Open titzer opened 2 years ago
I've got an implementation working but need some input:
printf's %f
renders the fractional part rounded to 6 decimal places with trailing zeros. I think a more readable default format would be rendering to 6 places but truncating trailing zeros after the first decimal place? For example: this 1.0
and not this 1.000000
.
Floating point integer parts become unsafe after these values:
def MAX_SAFE_DOUBLE = 9007199254740991.0; // 2^53 - 1
def MAX_SAFE_FLOAT = 16777215.0f; // 2^24 - 1
See, for example, https://stackoverflow.com/a/1848762/1136455
The question becomes how to report unsafe conversions? My current solution is to render the string !UnsafeConversion
instead of the number.
Great that you are working in this!
I haven't quite thought through all of the issues here, so happy to have your input.
I was thinking that %f
would format floating point values according to the default Java rules which generate the shortest literal string that when parsed and rounded according to the existing string -> float/double
rules will produce the exact same floating point bits as the input. Thus (modulo NaN
s), parse(print(x)) == x
.
Right. Virgil's rules for floating point cast/query from int -> float
already respect those limits, so it's built into a check like float.?(x)
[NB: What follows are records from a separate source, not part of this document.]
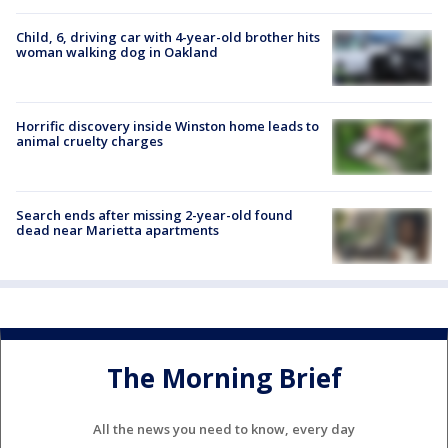
Child, 6, driving car with 4-year-old brother hits
woman walking dog in Oakland
Horrific discovery inside Winston home leads to
animal cruelty charges
Search ends after missing 2-year-old found
dead near Marietta apartments
The Morning Brief
All the news you need to know, every day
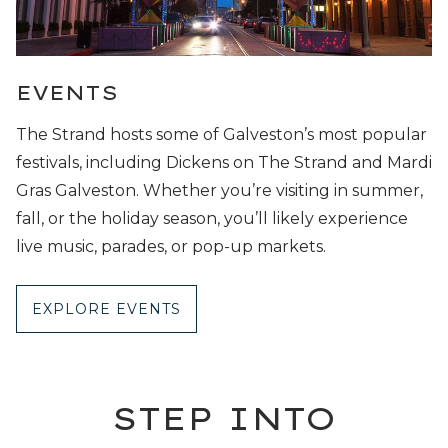
EVENTS
The Strand hosts some of Galveston’s most popular
festivals, including Dickens on The Strand and Mardi
Gras Galveston. Whether you’re visiting in summer,
fall, or the holiday season, you’ll likely experience
live music, parades, or pop-up markets.
EXPLORE EVENTS
STEP INTO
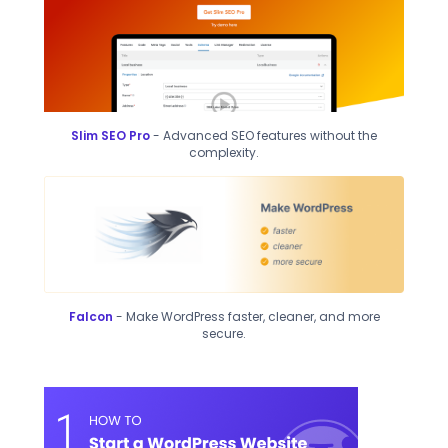
Slim SEO Pro
- Advanced SEO features without the
complexity.
Falcon
- Make WordPress faster, cleaner, and more
secure.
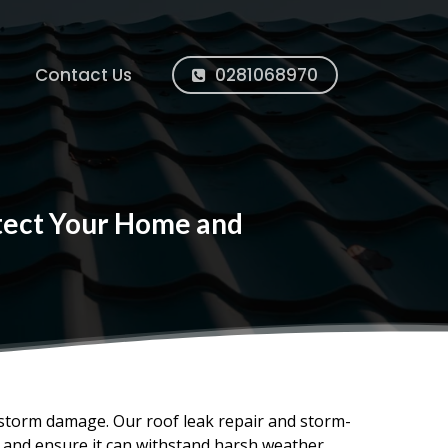
Contact Us
0281068970
otect Your Home and
 storm damage. Our roof leak repair and storm-
, and ensure it can withstand harsh weather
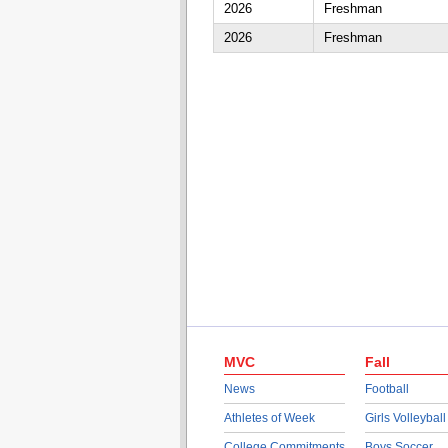
2026
Freshman
2026
Freshman
MVC
Fall
News
Football
Athletes of Week
Girls Volleyball
College Commitments
Boys Soccer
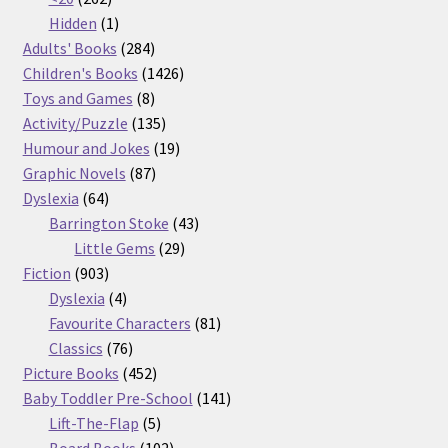
products
1
Hidden
1
product
284
Adults' Books
284
products
1426
Children's Books
1426
8
products
Toys and Games
8
products
135
Activity/Puzzle
135
products
19
Humour and Jokes
19
87
products
Graphic Novels
87
64
products
Dyslexia
64
products
43
Barrington Stoke
43
29
products
Little Gems
29
903
products
Fiction
903
products
4
Dyslexia
4
products
81
Favourite Characters
81
76
products
Classics
76
products
452
Picture Books
452
products
141
Baby Toddler Pre-School
141
5
products
Lift-The-Flap
5
products
102
Board Books
102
that it will do a range comparison as well as a trial rounding to make sure the input isn't changed. For small enough integer types, such casts or queries can't fail. Vice versa, a query int.?(x)
will check a floating point number if it is in range and can be converted without rounding. That means a cascade of type queries will "do the right thing" if the queries are ordered from the more specific (small ints) to the more general (larger ints, floats). Incidentally, it means that floating point values that happen to represent integer values will already work properly today, as int.?(float)
will succeed.
Given that, I think it'd be great if
%d
(decimal) also works for floats. Two options there would be to always use a decimal point (e.g. 1.00078
, 100093928.092
, -0.00000000938
) but enough digits to get the property in (1) above, or to allow scientific notation 3e466
, because always having a decimal might be hundreds of digits long.%f
did the "Java thing" and always produced the shortest string that gives the right bits.IIUC your question (2) is what to do if %f
is fed an actual integer that could be out of range? If we just relied on the type query cascade, that would fall off the end, because float.?
and double.?
would fail. That already will create a dynamic error. That'd be OK. We could also just say that those unrepresentable integers will just be printed as decimal, and if the user used that string as a floating point literal, it'd be rounded according to the existing rules. That's probably a little more user-friendly.
Another thought is that having control over the number of decimal places printed is very useful too, so it might make sense to support the printf-style %.Nf
format-modifier. (Maybe in this case it'd be %.Nd
?)
Yes, that makes sense (the devil is always in the details though).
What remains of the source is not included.